■ Exercise requirements ■
Where the string "header" occurs in a line of the entries below, copy that line.

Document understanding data
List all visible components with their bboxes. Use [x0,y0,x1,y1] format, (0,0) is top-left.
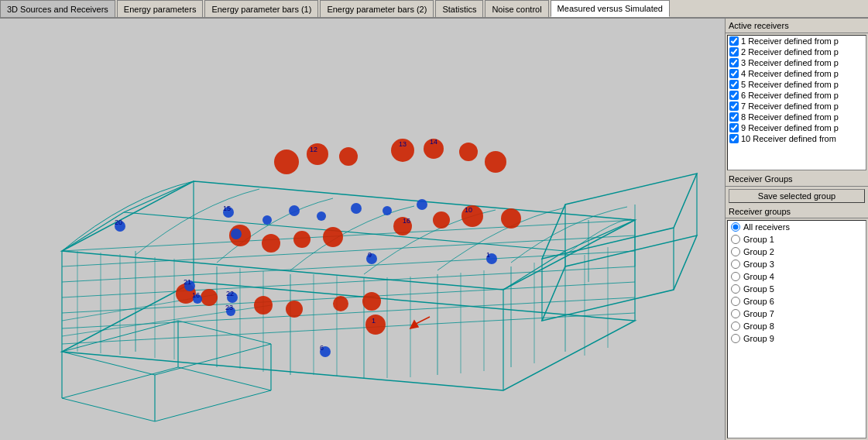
group-label: Group 1 [743,235,774,244]
receiver-checkbox[interactable] [729,80,739,89]
group-item: Group 3 [728,258,866,270]
svg-text:1: 1 [486,251,490,259]
svg-text:10: 10 [465,206,472,214]
receiver-item: 9 Receiver defined from p [728,122,866,133]
svg-point-75 [254,296,273,315]
group-label: Group 2 [743,247,774,256]
tab-label: Energy parameters [124,5,197,14]
tab-energy-bars-1[interactable]: Energy parameter bars (1) [204,0,318,17]
group-radio[interactable] [731,235,740,244]
svg-text:21: 21 [184,278,191,286]
save-selected-group-button[interactable]: Save selected group [729,189,865,203]
group-item: Group 4 [728,270,866,283]
receiver-checkbox[interactable] [729,123,739,132]
svg-text:15: 15 [223,205,231,212]
group-radio[interactable] [731,297,740,306]
group-item: Group 5 [728,283,866,295]
receiver-label: 1 Receiver defined from p [741,36,839,46]
right-panel: Active receivers 1 Receiver defined from… [725,19,868,440]
receiver-checkbox[interactable] [729,58,739,67]
receiver-groups-title: Receiver Groups [726,172,868,187]
groups-list[interactable]: All receiversGroup 1Group 2Group 3Group … [727,220,866,438]
svg-point-74 [201,289,218,306]
svg-text:23: 23 [225,304,233,311]
svg-text:6: 6 [320,344,324,352]
tab-label: 3D Sources and Receivers [7,5,108,14]
3d-viewport: 15 20 21 16 22 23 1 9 6 12 13 14 16 10 1 [0,19,725,440]
receiver-item: 8 Receiver defined from p [728,112,866,122]
receiver-checkbox[interactable] [729,134,739,143]
tab-label: Noise control [492,5,541,14]
svg-text:9: 9 [368,251,372,259]
receiver-label: 5 Receiver defined from p [741,80,839,89]
tab-noise-control[interactable]: Noise control [485,0,548,17]
tab-energy-parameters[interactable]: Energy parameters [117,0,204,17]
tab-statistics[interactable]: Statistics [435,0,483,17]
svg-text:12: 12 [310,146,317,153]
receiver-item: 1 Receiver defined from p [728,36,866,46]
tab-3d-sources[interactable]: 3D Sources and Receivers [0,0,115,17]
svg-point-86 [383,206,392,215]
receiver-item: 4 Receiver defined from p [728,68,866,79]
receiver-label: 2 Receiver defined from p [741,47,839,57]
tab-bar: 3D Sources and Receivers Energy paramete… [0,0,868,19]
svg-text:16: 16 [403,217,410,225]
group-item: Group 8 [728,320,866,332]
group-label: Group 6 [743,297,774,306]
svg-point-84 [317,211,326,221]
svg-point-81 [231,229,242,239]
group-radio[interactable] [731,272,740,281]
group-item: All receivers [728,221,866,233]
receiver-checkbox[interactable] [729,101,739,111]
group-item: Group 1 [728,233,866,246]
receivers-list[interactable]: 1 Receiver defined from p2 Receiver defi… [727,35,866,170]
receiver-item: 3 Receiver defined from p [728,57,866,68]
receiver-item: 5 Receiver defined from p [728,79,866,90]
svg-text:14: 14 [430,138,437,146]
svg-point-63 [459,143,478,161]
group-radio[interactable] [731,284,740,294]
receiver-checkbox[interactable] [729,91,739,100]
group-radio[interactable] [731,247,740,256]
group-label: Group 9 [743,334,774,343]
group-radio[interactable] [731,222,740,232]
svg-text:16: 16 [192,291,200,299]
receiver-item: 6 Receiver defined from p [728,90,866,101]
tab-measured-simulated[interactable]: Measured versus Simulated [551,0,670,17]
svg-point-78 [362,292,381,311]
receiver-label: 4 Receiver defined from p [741,69,839,78]
svg-point-68 [323,227,343,247]
group-radio[interactable] [731,309,740,318]
group-label: Group 4 [743,272,774,281]
group-label: Group 3 [743,260,774,269]
receiver-checkbox[interactable] [729,36,739,46]
svg-point-72 [501,208,521,229]
receiver-label: 7 Receiver defined from p [741,101,839,111]
receiver-label: 6 Receiver defined from p [741,91,839,100]
tab-energy-bars-2[interactable]: Energy parameter bars (2) [320,0,434,17]
svg-point-70 [433,211,450,229]
tab-label: Statistics [442,5,476,14]
svg-point-58 [274,150,299,174]
receiver-item: 7 Receiver defined from p [728,101,866,112]
group-label: All receivers [743,222,790,232]
tab-label: Measured versus Simulated [558,4,663,13]
group-radio[interactable] [731,260,740,269]
group-radio[interactable] [731,334,740,343]
svg-point-60 [339,147,358,166]
svg-text:20: 20 [115,218,122,226]
receiver-label: 10 Receiver defined from [741,134,836,143]
receiver-item: 10 Receiver defined from [728,133,866,144]
svg-text:22: 22 [226,290,234,297]
group-item: Group 9 [728,332,866,345]
receiver-label: 3 Receiver defined from p [741,58,839,67]
svg-point-77 [333,296,348,311]
receiver-checkbox[interactable] [729,112,739,122]
receiver-checkbox[interactable] [729,47,739,57]
tab-label: Energy parameter bars (2) [327,5,427,14]
receiver-checkbox[interactable] [729,69,739,78]
group-radio[interactable] [731,321,740,331]
svg-text:1: 1 [372,317,376,325]
svg-point-67 [293,231,310,248]
receiver-item: 2 Receiver defined from p [728,46,866,57]
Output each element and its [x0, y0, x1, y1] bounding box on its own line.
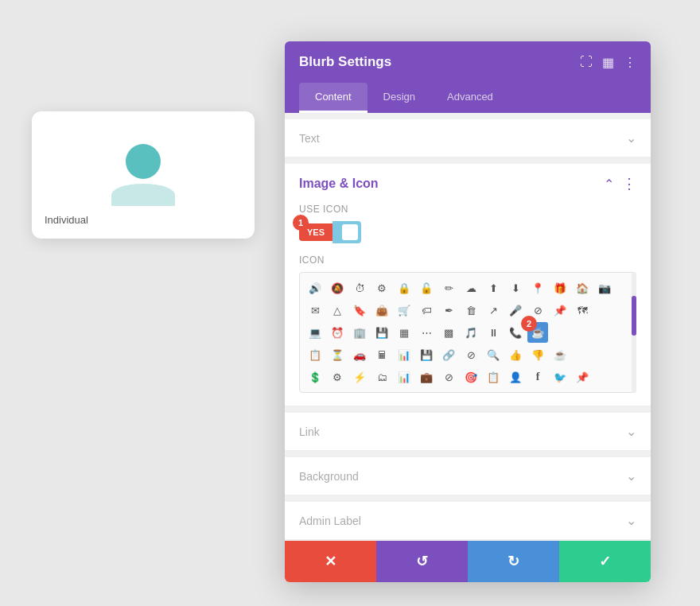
icon-grid-label: Icon: [299, 254, 636, 266]
modal-header: Blurb Settings ⛶ ▦ ⋮: [285, 41, 651, 83]
icon-cell[interactable]: ⬇: [505, 278, 526, 298]
icon-cell[interactable]: 📊: [394, 344, 414, 365]
icon-cell[interactable]: ⋯: [416, 322, 437, 343]
icon-cell[interactable]: 🛒: [394, 300, 414, 320]
icon-cell[interactable]: 📋: [305, 344, 325, 365]
icon-cell[interactable]: 🏢: [349, 322, 370, 343]
avatar-body: [111, 184, 175, 206]
icon-cell[interactable]: ⚙: [327, 367, 348, 387]
screen-icon[interactable]: ⛶: [580, 55, 593, 69]
icon-cell[interactable]: 🔖: [349, 300, 370, 320]
icon-grid: 🔊 🔕 ⏱ ⚙ 🔒 🔓 ✏ ☁ ⬆ ⬇ 📍 🎁 🏠 📷: [299, 272, 636, 393]
icon-cell[interactable]: 👍: [505, 344, 526, 365]
toggle-knob: [342, 224, 358, 240]
link-chevron-icon: ⌄: [626, 424, 636, 439]
link-section[interactable]: Link ⌄: [285, 413, 651, 451]
icon-cell[interactable]: ⏰: [327, 322, 348, 343]
icon-grid-wrap: 🔊 🔕 ⏱ ⚙ 🔒 🔓 ✏ ☁ ⬆ ⬇ 📍 🎁 🏠 📷: [299, 272, 636, 393]
icon-cell[interactable]: 🗑: [461, 300, 481, 320]
undo-button[interactable]: ↺: [376, 541, 468, 582]
icon-cell[interactable]: 🖩: [371, 344, 392, 365]
icon-cell[interactable]: 🎁: [550, 278, 570, 298]
redo-button[interactable]: ↻: [468, 541, 559, 582]
icon-cell[interactable]: 🔓: [416, 278, 437, 298]
spacer-5: [285, 495, 651, 502]
toggle-badge-wrap: 1 YES: [299, 221, 361, 243]
text-section[interactable]: Text ⌄: [285, 119, 651, 157]
icon-cell[interactable]: ⏱: [349, 278, 370, 298]
text-section-label: Text: [299, 132, 320, 145]
icon-cell[interactable]: ⊘: [461, 344, 481, 365]
header-icons: ⛶ ▦ ⋮: [580, 55, 636, 70]
more-icon[interactable]: ⋮: [624, 55, 636, 70]
icon-cell[interactable]: ⬆: [483, 278, 504, 298]
image-icon-menu-icon[interactable]: ⋮: [622, 175, 636, 192]
icon-cell[interactable]: 🎵: [461, 322, 481, 343]
icon-cell[interactable]: ✒: [438, 300, 459, 320]
cancel-button[interactable]: ✕: [285, 541, 376, 582]
icon-cell[interactable]: △: [327, 300, 348, 320]
icon-cell[interactable]: 💾: [371, 322, 392, 343]
icon-cell[interactable]: 🔍: [483, 344, 504, 365]
icon-cell[interactable]: ⊘: [438, 367, 459, 387]
icon-cell[interactable]: ▦: [394, 322, 414, 343]
icon-cell[interactable]: 📌: [550, 300, 570, 320]
admin-label-section[interactable]: Admin Label ⌄: [285, 502, 651, 540]
background-section[interactable]: Background ⌄: [285, 457, 651, 495]
tab-content[interactable]: Content: [299, 83, 368, 113]
icon-cell-selected[interactable]: 2 ☕: [527, 322, 548, 343]
icon-cell[interactable]: ▩: [438, 322, 459, 343]
icon-cell[interactable]: 👜: [371, 300, 392, 320]
icon-cell[interactable]: 👤: [505, 367, 526, 387]
icon-cell[interactable]: 🏷: [416, 300, 437, 320]
background-section-label: Background: [299, 470, 359, 483]
avatar: [126, 144, 161, 179]
tab-design[interactable]: Design: [368, 83, 431, 113]
icon-cell[interactable]: ⚙: [371, 278, 392, 298]
toggle-slide[interactable]: [332, 221, 361, 243]
icon-cell[interactable]: 📷: [594, 278, 615, 298]
tab-advanced[interactable]: Advanced: [431, 83, 509, 113]
icon-cell[interactable]: 💲: [305, 367, 325, 387]
content-spacer: [285, 113, 651, 119]
icon-cell[interactable]: 📌: [572, 367, 593, 387]
icon-cell[interactable]: 💼: [416, 367, 437, 387]
icon-cell[interactable]: ⏸: [483, 322, 504, 343]
icon-cell[interactable]: ☁: [461, 278, 481, 298]
icon-cell[interactable]: 🐦: [550, 367, 570, 387]
icon-cell[interactable]: 🔕: [327, 278, 348, 298]
icon-cell[interactable]: ⚡: [349, 367, 370, 387]
icon-cell[interactable]: 📊: [394, 367, 414, 387]
image-icon-section: Image & Icon ⌃ ⋮ Use Icon 1 YES: [285, 164, 651, 406]
icon-cell[interactable]: 📋: [483, 367, 504, 387]
icon-cell[interactable]: 🔊: [305, 278, 325, 298]
icon-cell[interactable]: ☕: [550, 344, 570, 365]
icon-cell[interactable]: 🗺: [572, 300, 593, 320]
icon-cell[interactable]: 🚗: [349, 344, 370, 365]
icon-cell[interactable]: ✏: [438, 278, 459, 298]
spacer-3: [285, 406, 651, 413]
layout-icon[interactable]: ▦: [602, 55, 614, 70]
icon-cell[interactable]: 🔒: [394, 278, 414, 298]
icon-grid-scrollbar: [632, 272, 636, 393]
icon-cell[interactable]: 👎: [527, 344, 548, 365]
text-chevron-icon: ⌄: [626, 130, 636, 146]
icon-cell[interactable]: ⏳: [327, 344, 348, 365]
icon-cell[interactable]: ↗: [483, 300, 504, 320]
icon-cell[interactable]: 🏠: [572, 278, 593, 298]
save-button[interactable]: ✓: [559, 541, 651, 582]
icon-cell[interactable]: 💻: [305, 322, 325, 343]
icon-cell[interactable]: 🔗: [438, 344, 459, 365]
link-section-label: Link: [299, 425, 320, 438]
icon-cell[interactable]: 🗂: [371, 367, 392, 387]
badge-2: 2: [521, 316, 537, 332]
icon-cell[interactable]: 📍: [527, 278, 548, 298]
icon-cell[interactable]: 🎯: [461, 367, 481, 387]
card-label: Individual: [45, 214, 88, 226]
image-icon-header[interactable]: Image & Icon ⌃ ⋮: [285, 164, 651, 204]
icon-cell[interactable]: ✉: [305, 300, 325, 320]
modal-footer: ✕ ↺ ↻ ✓: [285, 541, 651, 582]
admin-label-chevron-icon: ⌄: [626, 513, 636, 528]
icon-cell[interactable]: 💾: [416, 344, 437, 365]
icon-cell[interactable]: f: [527, 367, 548, 387]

■ Exercise answer ■
modal-header: Blurb Settings ⛶ ▦ ⋮: [285, 41, 651, 83]
header-icons: ⛶ ▦ ⋮: [580, 55, 636, 70]
image-icon-header[interactable]: Image & Icon ⌃ ⋮: [285, 164, 651, 204]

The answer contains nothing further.